Punctuating their most unlikely comeback of the season, Dan Vladar gave a stirring explanation for how it has all been possible.
“Belief, belief, belief is all we’ve got,” the Calgary Flames netminder told reporters after backstopping his team to a shocking 3-2 shootout victory in Denver.
“We might not have the strongest team on paper, but I think we have the strongest team deep inside our heart.”
“So proud of this group, how we responded in the third period.
“We’ve been showing this the whole season that we can stand up for each other and we are like one big family here.
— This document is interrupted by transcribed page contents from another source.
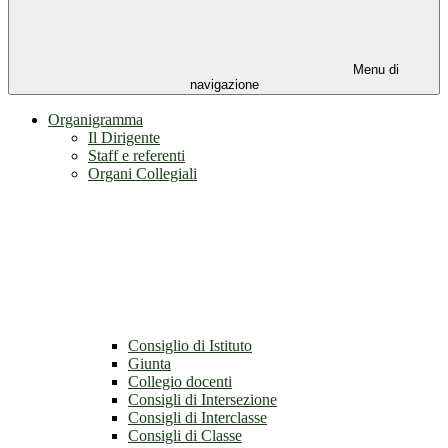
Menu di
navigazione
Organigramma
Il Dirigente
Staff e referenti
Organi Collegiali
Consiglio di Istituto
Giunta
Collegio docenti
Consigli di Intersezione
Consigli di Interclasse
Consigli di Classe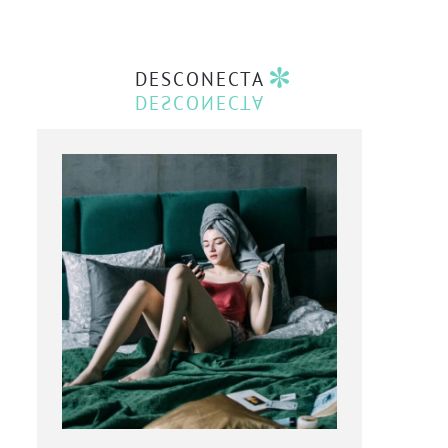
DESCONECTA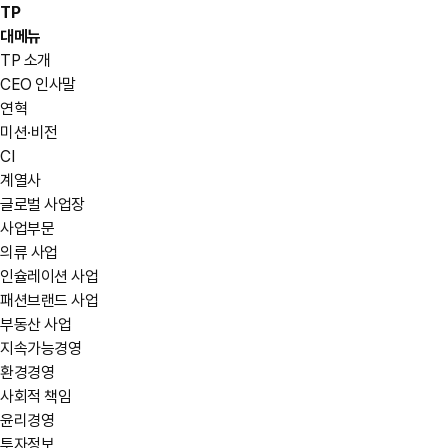
TP
대메뉴
TP 소개
CEO 인사말
연혁
미션·비전
CI
계열사
글로벌 사업장
사업부문
의류 사업
인슐레이션 사업
패션브랜드 사업
부동산 사업
지속가능경영
환경경영
사회적 책임
윤리경영
투자정보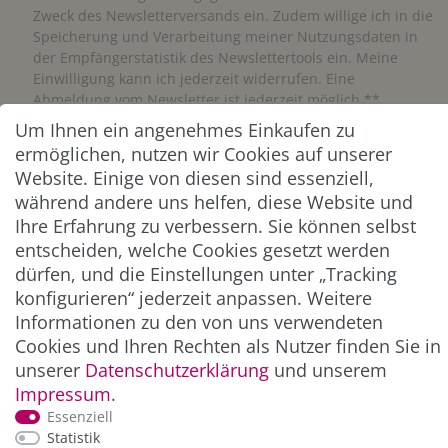
Zweck des Newsletterversands ein. Zudem willige ich in die
Speicherung und Verarbeitung meiner Nutzungsdaten in
der Empfängerstatistik des Newslettertools ein. Meine
Einwilligung kann ich jederzeit widerrufen. Eine
Abmeldung vom Newsletter ist jederzeit möglich.**
Um Ihnen ein angenehmes Einkaufen zu
ermöglichen, nutzen wir Cookies auf unserer
Abonnieren
Website. Einige von diesen sind essenziell,
** Hierbei handelt es sich um ein Pflichtfeld.
während andere uns helfen, diese Website und
Ihre Erfahrung zu verbessern. Sie können selbst
entscheiden, welche Cookies gesetzt werden
ZAHLUNG & VERSAND
dürfen, und die Einstellungen unter „Tracking
konfigurieren“ jederzeit anpassen. Weitere
Informationen zu den von uns verwendeten
Cookies und Ihren Rechten als Nutzer finden Sie in
unserer
Daten­schutz­erklärung
und unserem
Impressum
.
Essenziell
Statistik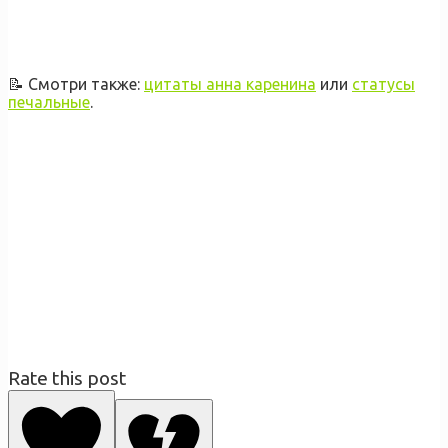
📝 Смотри также:
цитаты анна каренина
или
статусы
печальные
.
Rate this post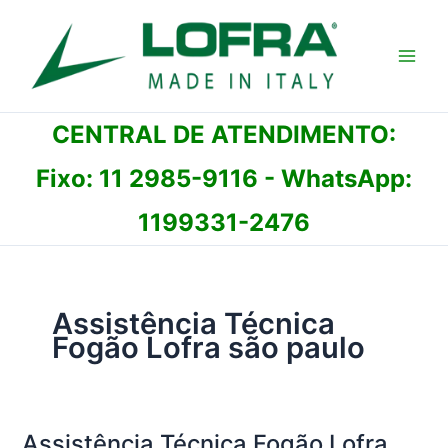
Ir
para
o
conteúdo
CENTRAL DE ATENDIMENTO:
Fixo:
11 2985-9116
- WhatsApp:
1199331-2476
Assistência Técnica
Fogão Lofra são paulo
Assistência Técnica Fogão Lofra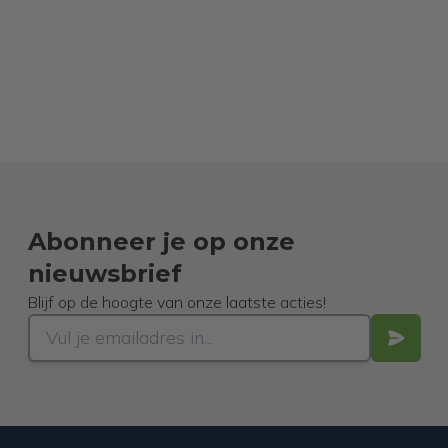
Abonneer je op onze
nieuwsbrief
Blijf op de hoogte van onze laatste acties!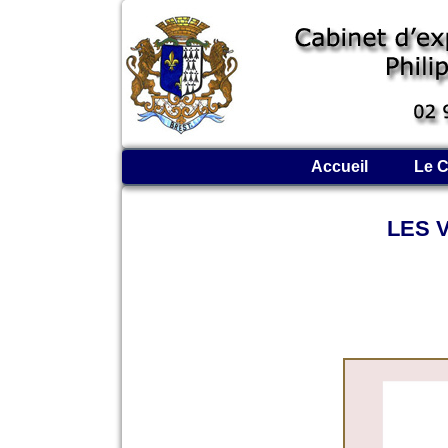
Accueil
Le C
LES 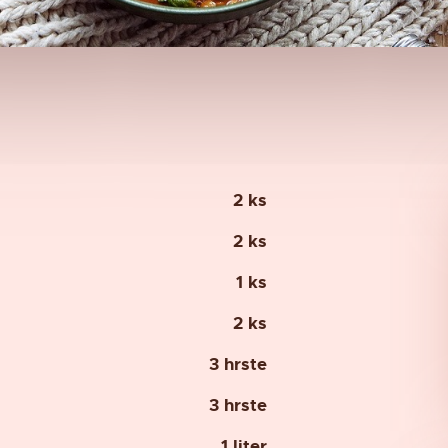
2 ks
2 ks
1 ks
2 ks
3 hrste
3 hrste
1 liter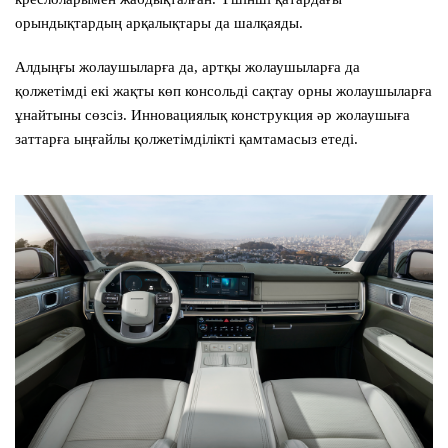
орындықтардың арқалықтары да шалқаяды.
Алдыңғы жолаушыларға да, артқы жолаушыларға да
қолжетімді екі жақты көп консольді сақтау орны жолаушыларға
ұнайтыны сөзсіз. Инновациялық конструкция әр жолаушыға
заттарға ыңғайлы қолжетімділікті қамтамасыз етеді.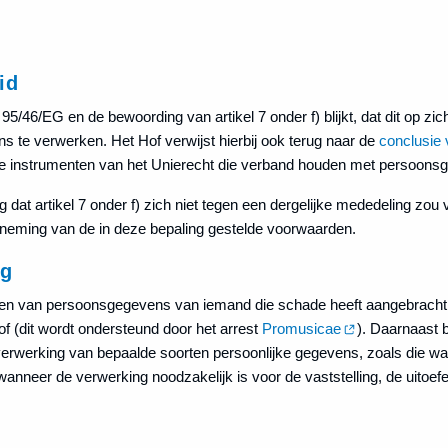
id
n 95/46/EG en de bewoording van artikel 7 onder f) blijkt, dat dit op zich
 te verwerken. Het Hof verwijst hierbij ook terug naar de
conclusie
dere instrumenten van het Unierecht die verband houden met persoons
g dat artikel 7 onder f) zich niet tegen een dergelijke mededeling zou
htneming van de in deze bepaling gestelde voorwaarden.
ng
jgen van persoonsgegevens van iemand die schade heeft aangebracht 
f (dit wordt ondersteund door het arrest
Promusicae
). Daarnaast be
 verwerking van bepaalde soorten persoonlijke gegevens, zoals die waa
dt wanneer de verwerking noodzakelijk is voor de vaststelling, de uitoe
Then we get these results, I think it’s because of that — everybody plays with their heart.”
Those hearts came within a dozen minutes of being shattered, as their playoff lives essentially hung in the balance of a game the host Avalanche dominated for almost 50 minutes.
Enter a quartet of the most unlikely heroes since Ghostbusters:
Ryan Lomberg, Adam Klapka, Yegor Sharangovich and Vladar.
Lomberg’s first in 41 games cut the Avs’ 2-0 lead in half with 12 minutes left, before Klapka buried a Lomberg pass 32 seconds later to tie it up.
From there, Vladar held the fort with a handful of huge saves that got the team to a shootout ended by, of all people, Sharangovich.
Yes, the same Sharangovich whose season-long struggles found him being replaced regularly in the third period by Klapka, who used his six-foot-eight, 235-pound frame to crash the net and start the comeback.
Without the big rookie, and the energy of his fourth line, the Flames go quietly into the night, lose their third in a row and are all but mathematically eliminated from their unlikely playoff race.
Instead, the team boarded a post-game plane to Utah with a bounce in their step, and two shocking points that allowed the lads to climb within five of St. Louis and six of Minnesota with two games in hand on each.
They just won’t quit.
“We’ve kind of been doing it all year,” said Lomberg, whose club has posted comebacks in each of their last five wins.
“We know what we’re capable of, and if we play the right way, we can play with anybody.
“I’m proud of our line. It’s great to contribute offensively. It’s been a little while. Huge win for us.”
On a night in which Colorado’s speed stifled Calgary’s offence throughout the first two periods, coach Ryan Huska deserved plenty of credit for seizing the fourth line’s energy and using it down the stretch.